Canada (Attorney General) v. Buchanan, 2002 DTC 7397, 2002 FCA 231

In the situation (such as the case at Bar) where a psychiatrist had made a legal error in giving a negative certificate, the question to be determined was whether, with the Judge applying the correct legal test, it was apparent that the physician would have issued a positive certificate, or whether there was still room for medical judgment to be exercised as to whether the certificate should be positive or negative. The former situation applied here, with the result that it was open to the Tax Court Judge to conclude (as she did) that the medical certificate was incorrectly completed and that, applying the correct legal test, the negative certificate should be treated as a positive one.

Partanen v. R., 99 DTC 5436, [1999] 3 CTC 79 (FCA)

The finding of the Tax Court that a certificate from a medical doctor was a prerequisite for obtaining the disability credit, and that the requirement for a medical certificate did not violate taxpayer's equality rights under section 15 of the Charter, was affirmed.

See Also

Pekofsky v. The Queen, 2014 DTC 1151 [at 3487], 2014 TCC 183 (Informal Procedure)

impaired judgment and short-term memory were sufficient

Lamarre J found that the Minister erred in finding that the taxpayer's daughter, although learning-disabled, was not markedly restricted in her ability to perform the activities of daily living. The psychologists' reports and other evidence all indicated that the daughter (para. 20):

...has problems not only with her learning activities at school but also with her daily activities, on account of her short-term memory impairment and her dysfunction with regard to the ability to use her judgment. The mother explained, amongst other things, that she constantly needs to supervise her daughter and that everything takes more time for her daughter to accomplish than is the case for other children of her age.

The taxpayer's disability tax credits were therefore allowed.

Walkowiak v. The Queen, 2013 DTC 1036 [at 170], 2012 TCC 453 (Informal Procedure)

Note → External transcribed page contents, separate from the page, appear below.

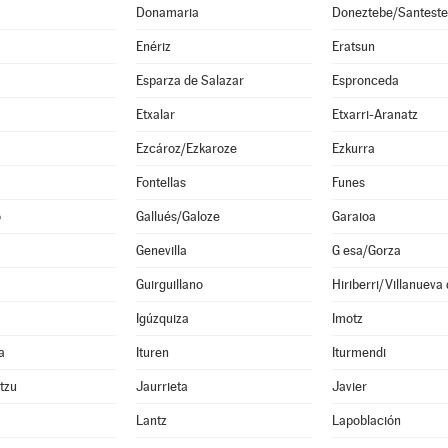
Donamaria
Doneztebe/Santest
Enériz
Eratsun
Esparza de Salazar
Espronceda
Etxalar
Etxarri-Aranatz
Ezcároz/Ezkaroze
Ezkurra
Fontellas
Funes
o
Gallués/Galoze
Garaioa
Genevilla
G esa/Gorza
Guirguillano
Hiriberri/Villanueva
Igúzquiza
Imotz
a
Ituren
Iturmendi
ltzu
Jaurrieta
Javier
Lantz
Lapoblación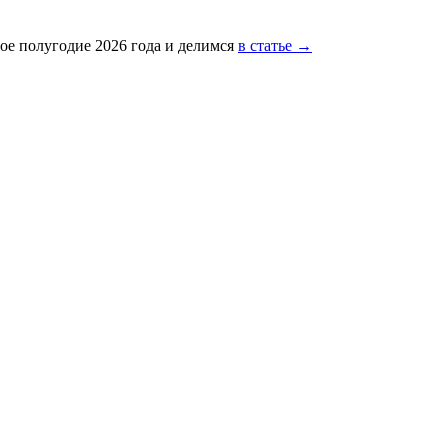
ое полугодие 2026 года и делимся
в статье →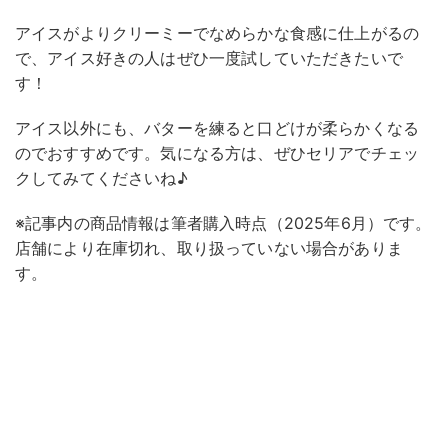
アイスがよりクリーミーでなめらかな食感に仕上がるの
で、アイス好きの人はぜひ一度試していただきたいで
す！
アイス以外にも、バターを練ると口どけが柔らかくなる
のでおすすめです。気になる方は、ぜひセリアでチェッ
クしてみてくださいね♪
※記事内の商品情報は筆者購入時点（2025年6月）です。
店舗により在庫切れ、取り扱っていない場合がありま
す。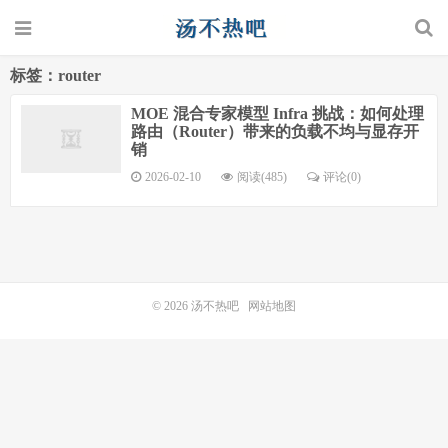
标签：router
MOE 混合专家模型 Infra 挑战：如何处理
路由（Router）带来的负载不均与显存开
销
2026-02-10
阅读(485)
评论(0)
© 2026
汤不热吧
网站地图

ADHD condition did qualify

Boyle J. denied the taxpayer's disability tax credit under s. 118.3(1) for ADHD and a DSM-IV Disability not otherwise specified, based on his finding that the taxpayer's difficulties were not severe enough to markedly restrict her ability to perform basic activities of daily living. She had difficulties in remembering tasks, expressing herself, finding solutions to problems, making appropriate judgments and organizing and executing plans. However, Boyle J. noted mitigating factors, including that:

  • she had developed effective coping strategies, such as spending greater time on her studies and preparing sticky notes indicating things that needed doing;
  • she was demonstrably up to raising her children, who had similar disorders, and she often took care of them independently; and
  • she took prescribed medication that minimized the help she needed with everyday life situations.

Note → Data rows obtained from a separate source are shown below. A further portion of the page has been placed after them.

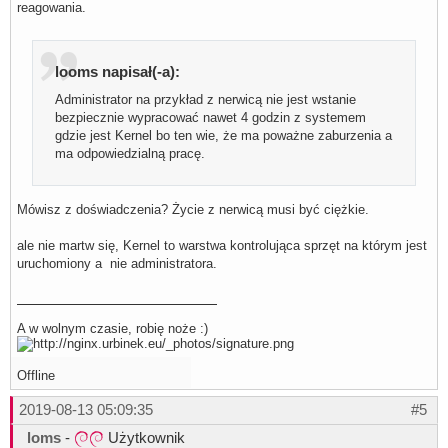
reagowania.
looms napisał(-a):
Administrator na przykład z nerwicą nie jest wstanie
bezpiecznie wypracować nawet 4 godzin z systemem
gdzie jest Kernel bo ten wie, że ma poważne zaburzenia a
ma odpowiedzialną pracę.
Mówisz z doświadczenia? Życie z nerwicą musi być ciężkie.
ale nie martw się, Kernel to warstwa kontrolująca sprzęt na którym jest
uruchomiony a nie administratora.
A w wolnym czasie, robię noże :)
Offline
2019-08-13 05:09:35
#5
loms
-
Użytkownik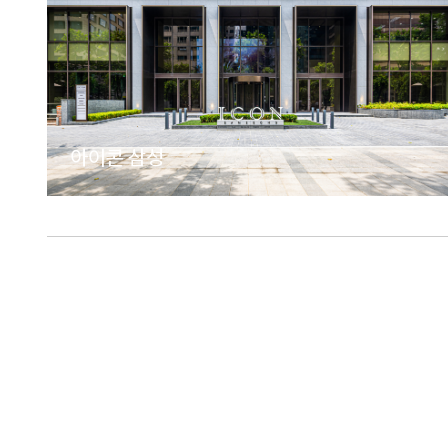
아이콘 삼성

McKenna v. The Queen, 2005 DTC 1410, 2005 TCC 599 (Informal Procedure)

The taxpayer unsuccessfully made a submission that it constituted discrimination contrary to s. 15(1) of the Charter for disability pension benefits that she received under the Canada Pension Plan Act to be included in her income without a credit being accorded to her under s. 118.3 of the Act.

Administrative Policy

S1-F1-C2 - Disability Tax Credit

When a certification is being completed after the death of the eligible person with a disability, the disability tax credit will be available provided the certification is based on a prognosis, made by an appropriate medical practitioner before the person died, which concluded that the person's severe and prolonged impairment was reasonably expected to last for a continuous period of at least 12 months.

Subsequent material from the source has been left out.